Faculty Focus’ Teaching and Learning blog this week listed their top 12 teaching and learning articles for 2012. The list covers some great topics, including strategies for engaging students, developing effective online assignments, helping students move from surface to deep learning, addressing the challenges of group work, and debating the pedagogical effectiveness of PowerPoint.
But the one that struck me the most dealt with student perceptions of multitasking. Unless you’ve been teaching on a remote desert island (and even then, I’m not sure) you’ve had to deal with students texting, surfing the web, or engaging in other activities which distract from the learning process. Among my colleagues, some have banned electronic devices outright, some attempt to manage it on a case-by-case basis, and others take a permissive attitude, concluding that students are only hurting themselves through their actions.
But Marellen Weimer’s post on her Teaching Professor blog cites several studies showing sharp declines in student performance among multitaskers. Faced with this evidence, do we have an obligation to intervene and help students avoid this pitfall?
For me, a similar question arises with respect to class attendance. Should we require class attendance, penalizing those students who choose not to come regularly?
Here’s my solution. On the first day of class, I share a scatterplot diagram with my students. The figure, based on data collected from my classes over the past few years, graphs class attendance against final grades. I also tell students I don’t grade based on attendance. Yet in these classes—particularly in the larger sections—there is a clear correlation between the two.
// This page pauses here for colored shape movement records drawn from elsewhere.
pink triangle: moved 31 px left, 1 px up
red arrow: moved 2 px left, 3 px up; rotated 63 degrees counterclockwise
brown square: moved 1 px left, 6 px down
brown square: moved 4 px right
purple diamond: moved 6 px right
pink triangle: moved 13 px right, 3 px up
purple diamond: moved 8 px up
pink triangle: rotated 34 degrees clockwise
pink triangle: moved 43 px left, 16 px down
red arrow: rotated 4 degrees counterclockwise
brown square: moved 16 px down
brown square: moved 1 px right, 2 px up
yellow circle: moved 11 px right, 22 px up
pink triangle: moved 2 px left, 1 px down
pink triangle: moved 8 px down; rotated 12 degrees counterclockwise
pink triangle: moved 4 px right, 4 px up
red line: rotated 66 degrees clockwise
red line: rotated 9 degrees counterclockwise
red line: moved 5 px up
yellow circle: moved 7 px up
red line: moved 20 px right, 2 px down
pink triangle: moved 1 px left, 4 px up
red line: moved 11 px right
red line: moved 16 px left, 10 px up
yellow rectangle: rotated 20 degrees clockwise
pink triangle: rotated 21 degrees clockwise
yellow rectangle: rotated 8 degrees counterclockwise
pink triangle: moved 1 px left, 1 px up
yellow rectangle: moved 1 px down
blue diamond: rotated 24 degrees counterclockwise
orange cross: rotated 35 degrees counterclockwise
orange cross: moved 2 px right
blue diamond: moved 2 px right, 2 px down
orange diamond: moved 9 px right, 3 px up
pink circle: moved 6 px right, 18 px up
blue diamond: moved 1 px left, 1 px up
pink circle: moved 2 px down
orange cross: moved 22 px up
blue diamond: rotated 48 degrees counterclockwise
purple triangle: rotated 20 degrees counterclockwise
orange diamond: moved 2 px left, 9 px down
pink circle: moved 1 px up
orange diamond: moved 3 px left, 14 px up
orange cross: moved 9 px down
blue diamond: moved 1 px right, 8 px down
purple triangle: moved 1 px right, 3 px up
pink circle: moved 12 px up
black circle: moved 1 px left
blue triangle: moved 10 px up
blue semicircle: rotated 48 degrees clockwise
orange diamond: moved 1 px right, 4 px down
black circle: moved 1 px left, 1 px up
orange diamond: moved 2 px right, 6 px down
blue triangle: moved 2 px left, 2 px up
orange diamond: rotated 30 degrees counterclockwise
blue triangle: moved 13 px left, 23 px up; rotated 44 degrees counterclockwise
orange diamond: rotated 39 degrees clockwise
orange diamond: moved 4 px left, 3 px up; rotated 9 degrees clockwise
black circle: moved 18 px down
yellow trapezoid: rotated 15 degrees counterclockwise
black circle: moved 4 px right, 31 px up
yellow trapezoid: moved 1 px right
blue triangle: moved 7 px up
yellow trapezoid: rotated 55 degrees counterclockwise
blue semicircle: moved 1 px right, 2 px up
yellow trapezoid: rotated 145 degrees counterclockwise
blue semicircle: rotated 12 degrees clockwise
While there a few outliers—students who come regularly but nevertheless struggle, and the occasional student who can do well without coming regularly—the graph shows that, on average, every class missed after the first leads to a one step decline in final grade. In other words, students who miss one class over the course of the semester perform at the same general level as those who miss none. But students who miss a second class generally earn a grade one step lower (a B- rather than a B, for example) than a similar student who missed didn’t miss class. This continues in a straight linear regression all the way down. Interestingly (perhaps alarmingly), students always seem to be surprised by the data.
From my perspective, this solution provides students with the data they need to make an informed decision while leaving them the agency to actually make that decision. Now I’m considering a similar graph on multitasking.